What the [mag: CJR] piece doesn’t bother to examine is what happens when *everyone is a reviewer*. When chefs only need to be on the lookout for Ruth Reichl, they can post her photo up in the kitchen and keep an eye out. But when every one of us could go on Chowhound and tear a restaurant to shreds, presumably the culinary standard always has to stay high.
Of course there are caveats here. First is that, when everyone can talk, everyone’s voice is correspondingly diminished: why should someone listen to me when there are thousands — millions? — of other people on the Internet just like me? But that just changes the point a little: chefs now have to make nice not only with the Reichls of the world, but with *the entire Internet*.
The Internet speaks with many voices, of course. What you’ll find on Chowhound is that one man’s pigsty is another man’s foodie bliss. Sometimes this reflects the quirks of the particular day the reviewer went. Other times it means that the reviewer has no taste. You have to judge on your own. Certain Internet reviewers get rated highly by their peers; MC Slim JB gets that honor on Chowhound. Does that rating mean anything? Maybe their peers are all dolts; this is certainly how I feel about highly-rated Slashdot posts (whose quality, from my once-yearly checks, has declined from even its already piss-poor station).
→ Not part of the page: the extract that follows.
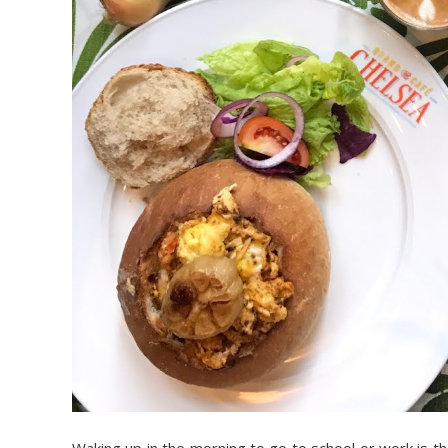
Waking up in the morning to go to school or work is the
So you just have to decide how you like the reviewer and how you like the venue where he posts. I find that if a number of Chowhound reviewers have good things to say about a restaurant, if their tastes match up with mine, and if the reviewers sound intelligent, then I should probably check out the restaurant. Over time, who knows whether this will remain true: maybe the world at large will discover Chowhound, will fill it with “EAT THE FRIED SHRIMP AT TGI FRIDAYS IT IS TO DIE FOR LOL”-type reviews, and will therefore kill its allure. As more idiots fill up the forums, they’ll tend to promote reviews that they themselves like. And so on down the drain we’ll go. All I’m really entitled to say is that as of this moment, Chowhound is my place to go for good restaurant reviews.
The world is more complicated now. I think it’s unquestionably better. Previously, you had two or three professional voices to rely upon, and the voices of your friends; if your tastes weren’t in line with the reviewers, tough luck. Now you can find people who share your tastes and follow their recommendations. It’s a happy world.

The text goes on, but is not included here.